◆ Exercise details
A verbatim copy of the records is required, with all pictures left out.

======== Listed entries ========

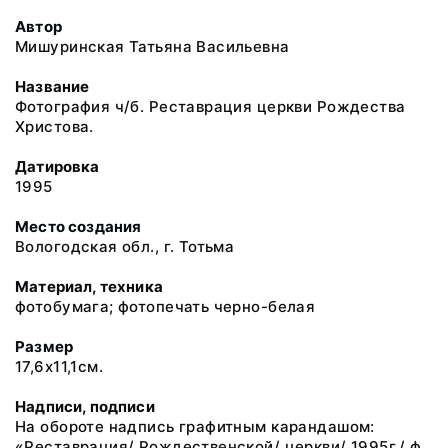
Автор
Мишуринская Татьяна Васильевна
Название
Фотография ч/б. Реставрация церкви Рождества
Христова.
Датировка
1995
Место создания
Вологодская обл., г. Тотьма
Материал, техника
фотобумага; фотопечать черно-белая
Размер
17,6х11,1см.
Надписи, подписи
На обороте надпись графитным карандашом:
«Реставрация/ Рождественской/ церкви/ 1995г./ ф.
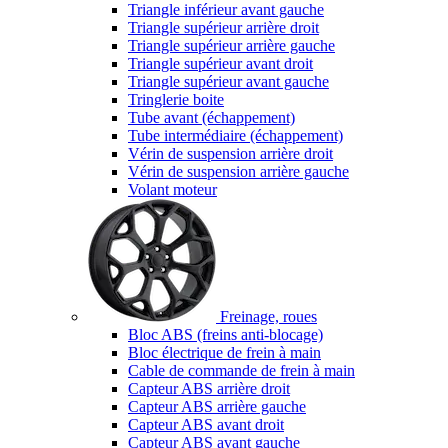
Triangle inférieur avant gauche
Triangle supérieur arrière droit
Triangle supérieur arrière gauche
Triangle supérieur avant droit
Triangle supérieur avant gauche
Tringlerie boite
Tube avant (échappement)
Tube intermédiaire (échappement)
Vérin de suspension arrière droit
Vérin de suspension arrière gauche
Volant moteur
Freinage, roues
Bloc ABS (freins anti-blocage)
Bloc électrique de frein à main
Cable de commande de frein à main
Capteur ABS arrière droit
Capteur ABS arrière gauche
Capteur ABS avant droit
Capteur ABS avant gauche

========

◆ Response for this exercise
Автор
Мишуринская Татьяна Васильевна
Название
Фотография ч/б. Реставрация церкви Рождества
Христова.
Датировка
1995
Место создания
Вологодская обл., г. Тотьма
Материал, техника
фотобумага; фотопечать черно-белая
Размер
17,6х11,1см.
Надписи, подписи
На обороте надпись графитным карандашом:
«Реставрация/ Рождественской/ церкви/ 1995г./ ф.
Triangle inférieur avant gauche
Triangle supérieur arrière droit
Triangle supérieur arrière gauche
Triangle supérieur avant droit
Triangle supérieur avant gauche
Tringlerie boite
Tube avant (échappement)
Tube intermédiaire (échappement)
Vérin de suspension arrière droit
Vérin de suspension arrière gauche
Volant moteur
Freinage, roues
Bloc ABS (freins anti-blocage)
Bloc électrique de frein à main
Cable de commande de frein à main
Capteur ABS arrière droit
Capteur ABS arrière gauche
Capteur ABS avant droit
Capteur ABS avant gauche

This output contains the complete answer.